-------- Data provided --------
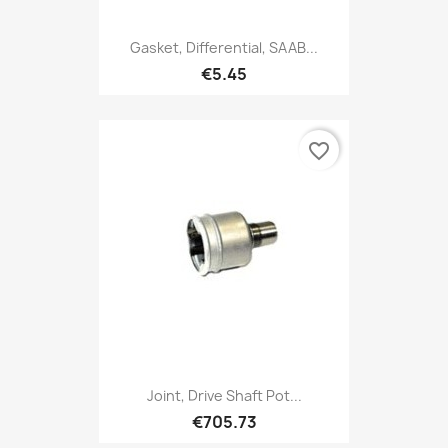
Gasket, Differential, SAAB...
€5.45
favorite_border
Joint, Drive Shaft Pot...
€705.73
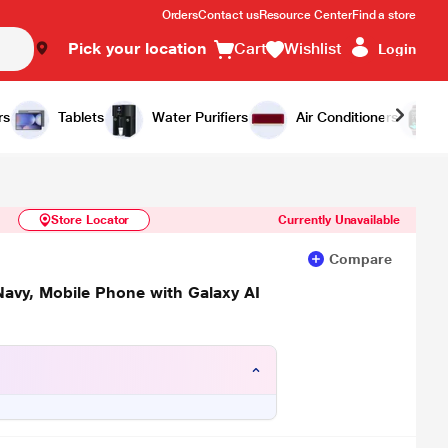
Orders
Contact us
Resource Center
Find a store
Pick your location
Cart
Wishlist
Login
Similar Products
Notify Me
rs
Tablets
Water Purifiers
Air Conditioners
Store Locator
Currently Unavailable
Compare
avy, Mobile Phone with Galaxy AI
--------
* About this task:
In your copy, repeat the records above exactly and include no images.

* Response box:
Gasket, Differential, SAAB...
€5.45
favorite_border
Joint, Drive Shaft Pot...
€705.73
Orders
Contact us
Resource Center
Find a store
Pick your location
Cart
Wishlist
Login
Similar Products
Notify Me
rs
Tablets
Water Purifiers
Air Conditioners
Store Locator
Currently Unavailable
Compare
avy, Mobile Phone with Galaxy AI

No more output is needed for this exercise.